US Marines spearhead major Afghanistan offensive

MARJAH, Afghanistan (Reuters) – US Marines spearheaded one of NATO’s biggest offensives against the Taliban  in Afghanistan yesterday, in an early test of US President  Barack Obama’s troop surge policy.

Marines in helicopters landed in Marjah district, the last big Taliban stronghold in Helmand province, in the first hours of a NATO campaign to impose government control on rebel-held  areas before US forces start a planned 2011 drawdown.

They fired at least four rockets at militants who attacked  from compounds near the bazaar in Marjah town. Hours later, the  area was still gripped by the firefight.

There was one Marine casualty in the unit in which a Reuters  correspondent was embedded. In their house nearby, a family  huddled in one room, laundry flapping on the line outside.

“We are currently moving to seize our objective. We have  been in contact for five hours from the southwest, north and  east and we are moving to push to finish securing the areas of  insurgents still,” Lieutenant Mark Greenlief told Reuters.

The Marines’ first objective was to take over the town  centre, a large cluster of dwellings, and they called in two  Harrier jets which flew over a Taliban position at the edge of  the town centre and fired on the militants with machineguns.

Like civilians in the district of up to 100,000 people, the  US, British and Afghan troops risk being blown up by booby  traps the Taliban are believed to have rigged in the hundreds to  try to slow the advance.

A local Taliban commander, Qari Fazluddin, told Reuters  earlier about 2,000 fighters were ready to fight.

Also in southern Afghanistan, five NATO troops, including  three Americans, died after roadside bomb strikes, and a  shooting in southern Afghanistan yesterday, NATO said in a  statement.

It was not clear whether they were killed during the  offensive but the violence illustrated how vulnerable they still  were after eight years of fighting the Taliban.    Helmand task force spokesman Lieutenant Colonel David  Wakefield said a British solider was killed in an explosion  while on vehicle patrol during the operation.
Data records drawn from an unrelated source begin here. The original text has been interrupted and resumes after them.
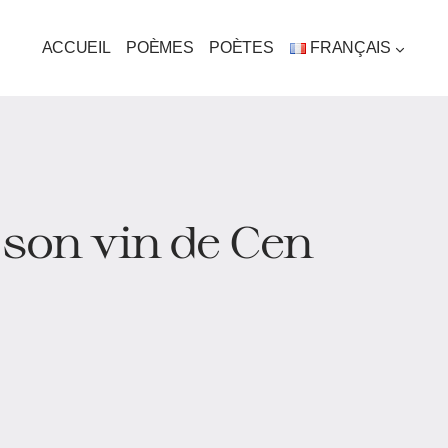
ACCUEIL
POÈMES
POÈTES
FRANÇAIS
 son vin de Cen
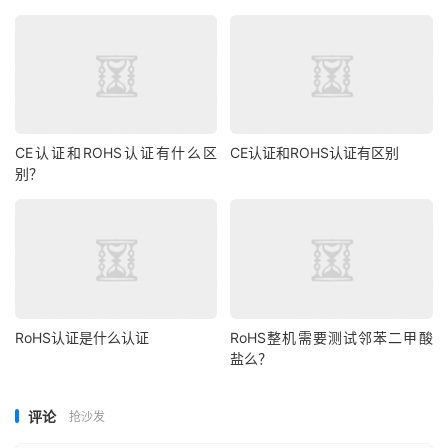
CE认证和ROHS认证有什么区
CE认证和ROHS认证有区别
别？
RoHS认证是什么认证
RoHS整机需要测试邻苯二甲酸
盐么？
评论
抢沙发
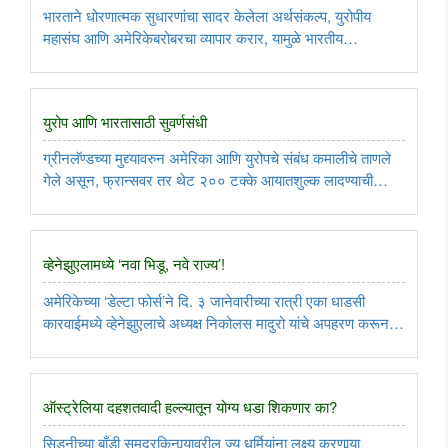
भारताने धोरणात्मक सुधारणांचा सादर केलेला अर्थसंकल्प, युरोपीय
महासंघ आणि अमेरिकेबरोबरचा व्यापार करार, यामुळे भारतीय
अर्थव्यवस्थेमध्ये नवचैतन्य येणार असले; तरी याचा विपरीत परिणाम
नक्कीच भारताचे शेजारी असलेल्या पाकिस्तान आणि बांगलादेश यांच्यावर
होणार ..
युरोप आणि भारतासाठी सुवर्णसंधी
ग्रीनलॅण्डच्या मुद्द्यावरुन अमेरिका आणि युरोपचे संबंध कमालीचे ताणले
गेले असून, फ्रान्सवर तर थेट २०० टक्के आयातशुल्क लादण्याची
धमकीच ट्रम्प यांनी दिली. या पार्श्वभूमीवर युरोपीय महासंघाच्या
आयुक्तालयाच्या अध्यक्ष उर्सूला वॉन डर लिन आणि युरोपीय परिषदेचे ..
व्हेनेझुएलामध्ये ‘नवा भिडू, नवे राज्य’!
अमेरिकेच्या ‘डेल्टा फोर्स’ने दि. ३ जानेवारीच्या रात्री एका धाडसी
कारवाईमध्ये व्हेनेझुएलाचे अध्यक्ष निकोलस मादुरो यांचे अपहरण करून
त्यांना पत्नीसह न्यूयॉर्कमध्ये आणले. त्यांच्याविरुद्ध अमेरिकेमध्ये अमली
पदार्थांचा पुरवठा केल्याचे आरोप करण्यात आले ..
ऑस्ट्रेलिया दहशतवादी हल्ल्यातून योग्य धडा शिकणार का?
सिडनीच्या बाँडी समुद्रकिनार्‍यावरील ज्यू धर्मियांना लक्ष्य करणार्‍या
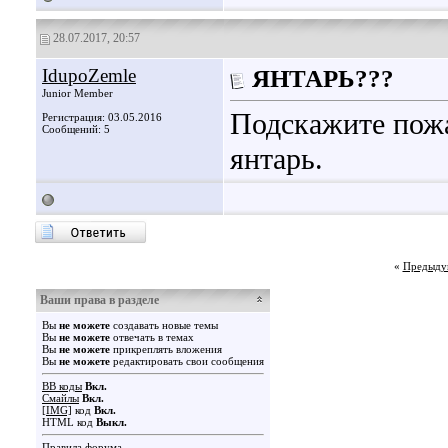
28.07.2017, 20:57
IdupoZemle
ЯНТАРЬ???
Junior Member
Подскажите пожа
Регистрация: 03.05.2016
Сообщений: 5
янтарь.
«
Предыду
Ваши права в разделе
Вы
не можете
создавать новые темы
Вы
не можете
отвечать в темах
Вы
не можете
прикреплять вложения
Вы
не можете
редактировать свои сообщения
BB коды
Вкл.
Смайлы
Вкл.
[IMG]
код
Вкл.
HTML код
Выкл.
Правила форума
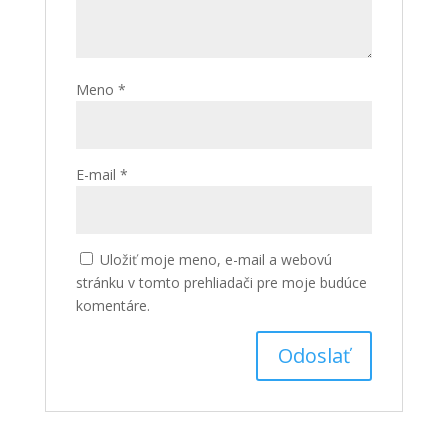
Meno
*
E-mail
*
Uložiť moje meno, e-mail a webovú
stránku v tomto prehliadači pre moje budúce
komentáre.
It was not clear  whether the solider was one of the five.

NATO commander General Stanley McChrystal’s  counter-insurgency strategy emphasises seizing population  centres and avoiding combat in built-up areas whenever possible.

McChrystal has stressed precautions to avoid killing  civilians, and the number of civilians killed by NATO troops has  declined since he took command in mid-2009.

Heavy casualties may ruin the government’s chance of gaining  more support from Afghans. NATO forces advised civilians not to  leave their homes. Some have already fled Marjah.

“The international forces must adopt certain procedures and  mechanisms during operation in Marjah to protect civilians,”  Afghan President Hamid Karzai said in a statement.

In Marjah, resident Abdel Aziz, 16, told the Marines through  a translator, “All the walls between the streets and houses are  surrounded by bombs. Most people have gone to Lashkar Gah.  That’s where we want to go today.”

An elderly neighbour emerged from her house and asked  Marines not to fire at it. “This is just my house,” she said.